A campaign to free Iran’s opposition leaders has been renewed, four years after the strict house arrests of Mir Hossein Mousavi, Mehdi Karroubi, and Zahra Rahnavard.

The International Campaign for Human Rights in Iran has released a video highlighting the plight of Mousavi and Karroubi — both candidates in the disputed 2009 Presidential election “won” by Mahmoud Ahmadinejad — and Mousavi’s wife, academic and artist Zahra Rahnavard:

Fearing the revival of mass protests in February 2011, Iranian authorities — reportedly acting with the Supreme Leader’s blessing — ordered the detention of the three “Green Movement” leaders, along with Karroubi’s wife Fatemeh, who was freed months later.

Mousavi, Karroubi, and Rahnavard are strictly limited in their visits with relatives and their communications. They are also a small selection of State-run newspapers and broadcasts. Their families say they have suffered from delay in the provision of essential medical care.

President Rouhani promised in his 2013 election campaign that he would seek the freedom of the trio, as well as other political prisoners. He has been blocked by hardliners from pursuing the pledge, but leading MP Ali Motahari has taken up the campaign and called on Rouhani to appear in Parliament to explain his caution.

On Tuesday, head of judiciary Sadegh Larijani displayed anger at the efforts to release the leaders so they can face a formal trial over the regime’s allegations of “sedition”.

Larijani denounced a recent statement by the US Government about the cases:

The US State Department…has blatantly interfered in out internal affairs and it has said that no one should be under house arrest. They are telling our judges and legal experts, “Your own constitution does not allow house arrests.”…

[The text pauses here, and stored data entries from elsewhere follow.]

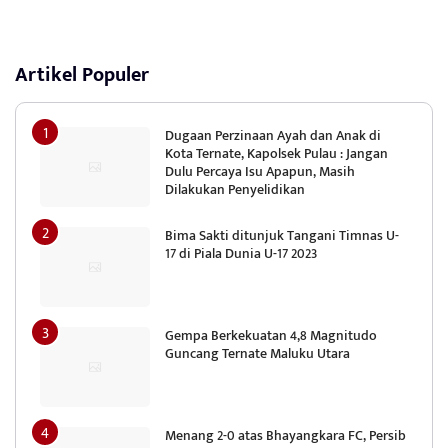
Artikel Populer
Dugaan Perzinaan Ayah dan Anak di
Kota Ternate, Kapolsek Pulau : Jangan
Dulu Percaya Isu Apapun, Masih
Dilakukan Penyelidikan
Bima Sakti ditunjuk Tangani Timnas U-
17 di Piala Dunia U-17 2023
Gempa Berkekuatan 4,8 Magnitudo
Guncang Ternate Maluku Utara
Menang 2-0 atas Bhayangkara FC, Persib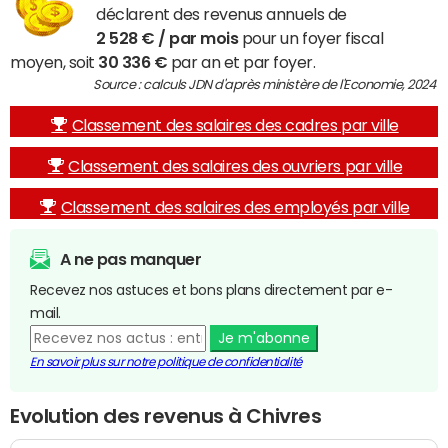
déclarent des revenus annuels de
2 528 € / par mois
pour un foyer fiscal
moyen, soit
30 336 €
par an et par foyer.
Source : calculs JDN d'après ministère de l'Economie, 2024
Classement des salaires des cadres par ville
Classement des salaires des ouvriers par ville
Classement des salaires des employés par ville
A ne pas manquer
Recevez nos astuces et bons plans directement par e-
mail.
Je m'abonne
En savoir plus sur notre politique de confidentialité
Evolution des revenus à Chivres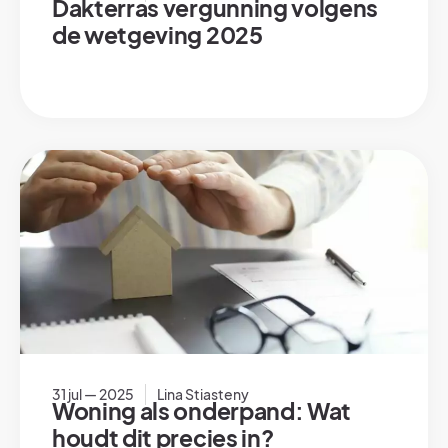
Dakterras vergunning volgens
de wetgeving 2025
31 jul — 2025
Lina Stiasteny
Woning als onderpand: Wat
houdt dit precies in?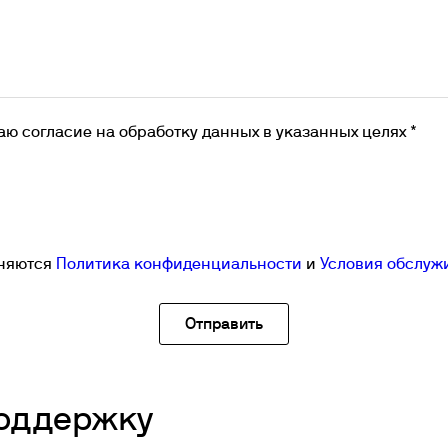
аю согласие на обработку данных в указанных целях *
аняются
Политика конфиденциальности
и
Условия обслуж
поддержку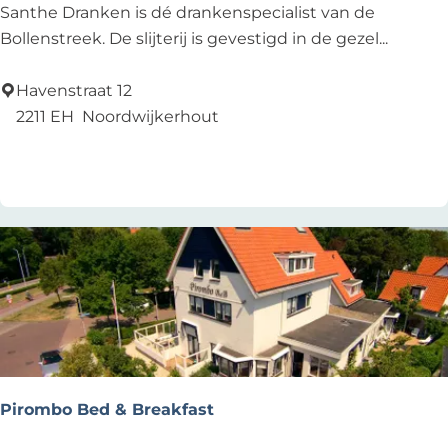
i
S
Santhe Dranken is dé drankenspecialist van de
s
a
Bollenstreek. De slijterij is gevestigd in de gezel...
c
n
h
t
Havenstraat 12
e
h
2211 EH
Noordwijkerhout
s
e
Add as favourite
Add as favourite
t
D
r
r
a
a
n
n
d
k
s
e
t
n
o
e
l
Pirombo Bed & Breakfast
)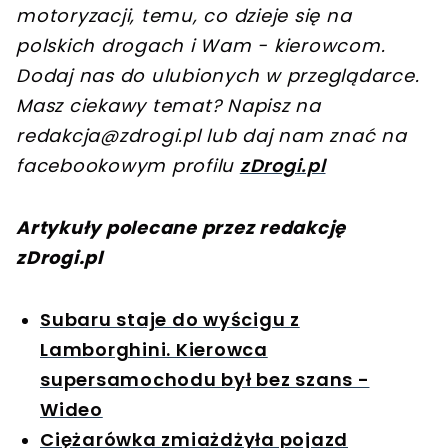
motoryzacji, temu, co dzieje się na
polskich drogach i Wam - kierowcom.
Dodaj nas do ulubionych w przeglądarce.
Masz ciekawy temat? Napisz na
redakcja@zdrogi.pl
lub daj nam znać na
facebookowym profilu
zDrogi.pl
Artykuły polecane przez redakcję
zDrogi.pl
Subaru staje do wyścigu z
Lamborghini. Kierowca
supersamochodu był bez szans -
Wideo
Ciężarówka zmiażdżyła pojazd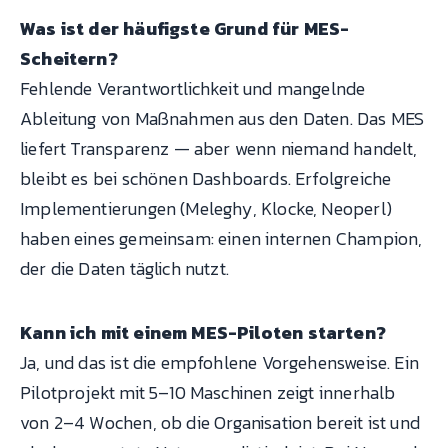
Was ist der häufigste Grund für MES-
Scheitern?
Fehlende Verantwortlichkeit und mangelnde
Ableitung von Maßnahmen aus den Daten. Das MES
liefert Transparenz — aber wenn niemand handelt,
bleibt es bei schönen Dashboards. Erfolgreiche
Implementierungen (Meleghy, Klocke, Neoperl)
haben eines gemeinsam: einen internen Champion,
der die Daten täglich nutzt.
Kann ich mit einem MES-Piloten starten?
Ja, und das ist die empfohlene Vorgehensweise. Ein
Pilotprojekt mit 5–10 Maschinen zeigt innerhalb
von 2–4 Wochen, ob die Organisation bereit ist und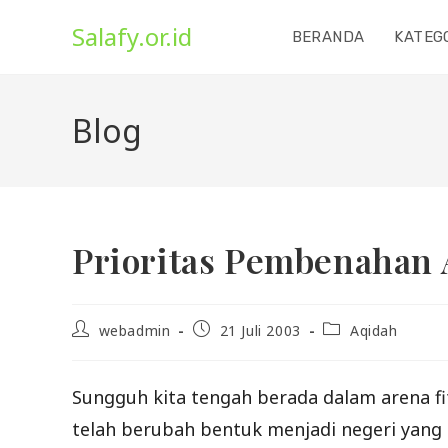
Skip
Salafy.or.id
to
BERANDA
KATEG
content
Blog
Prioritas Pembenahan 
Post
Post
Post
webadmin
21 Juli 2003
Aqidah
author:
published:
category:
Sungguh kita tengah berada dalam arena f
telah berubah bentuk menjadi negeri yang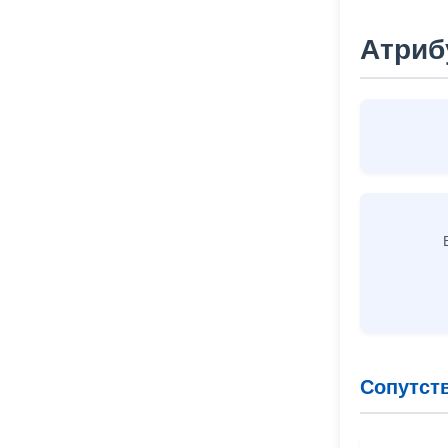
Атриб
Сопутст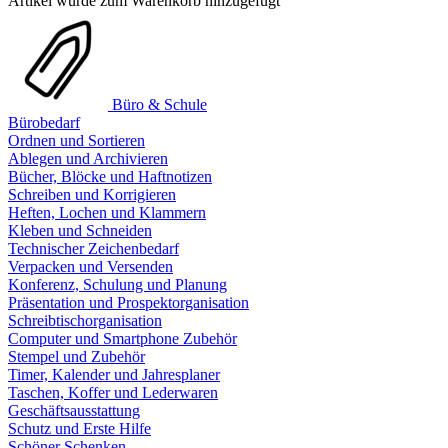
Artikel wurde zum Warenkorb hinzugefügt
Büro & Schule
Bürobedarf
Ordnen und Sortieren
Ablegen und Archivieren
Bücher, Blöcke und Haftnotizen
Schreiben und Korrigieren
Heften, Lochen und Klammern
Kleben und Schneiden
Technischer Zeichenbedarf
Verpacken und Versenden
Konferenz, Schulung und Planung
Präsentation und Prospektorganisation
Schreibtischorganisation
Computer und Smartphone Zubehör
Stempel und Zubehör
Timer, Kalender und Jahresplaner
Taschen, Koffer und Lederwaren
Geschäftsausstattung
Schutz und Erste Hilfe
Schöner Schenken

You can’t do a damned thing….We believe the case of the seditionists must take place within the framework of secular and religious laws, and the State Department should know that their misplaced recommendation is nothing but prattle. We shall continue the path which we have hitherto taken, which is an accurate, legal, and judicial path with no problems.

The Foreign Ministry has also criticized Washington over the statement, which condemned the “continued detention and the harassment of their family members” and called on Iranian officials “to respect their international obligations and to release all [political] prisoners in their custody”.